Leave out the images; return the rest of the data exactly.

Recorded data
::::::::::

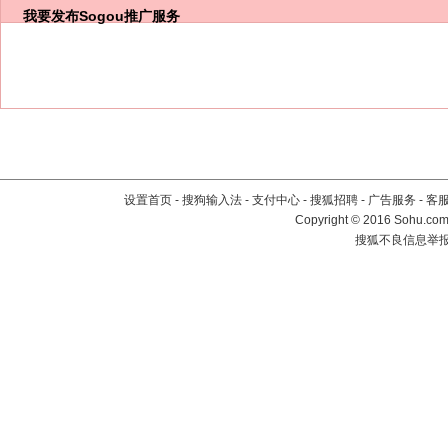
我要发布
Sogou推广服务
设置首页
-
搜狗输入法
-
支付中心
-
搜狐招聘
-
广告服务
-
客
Copyright
©
2016 Sohu.com 
搜狐不良信息举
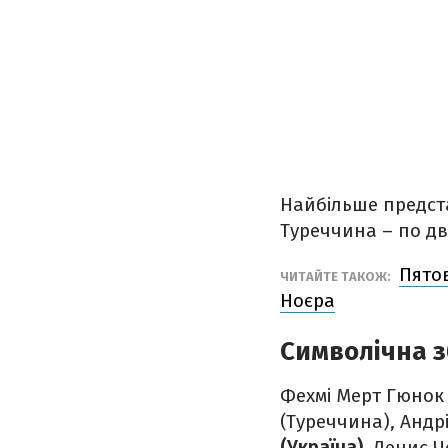
Найбільше предста
Туреччина – по дв
Пято
ЧИТАЙТЕ ТАКОЖ:
Ноєра
Символічна з
Фехмі Мерт Гюнок 
(Туреччина), Андрі
(Україна)
, Денис Ч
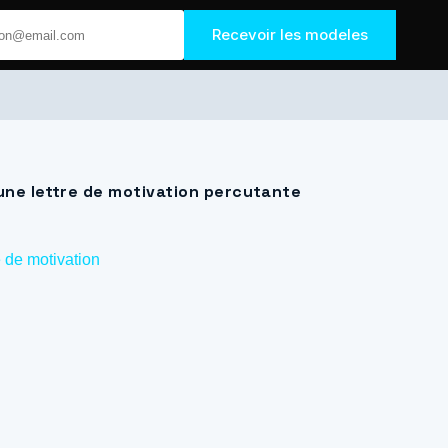
Recevoir les modeles
une lettre de motivation percutante
e de motivation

::::::::::

Answer for this exercise
我要发布
Sogou推广服务
设置首页
-
搜狗输入法
-
支付中心
-
搜狐招聘
-
广告服务
-
客
Copyright
©
2016 Sohu.com 
搜狐不良信息举
Найбільше предста
Туреччина – по дв
Пято
ЧИТАЙТЕ ТАКОЖ:
Ноєра
Символічна з
Фехмі Мерт Гюнок 
(Туреччина), Андрі
(Україна)
, Денис Ч
Recevoir les modeles
une lettre de motivation percutante
e de motivation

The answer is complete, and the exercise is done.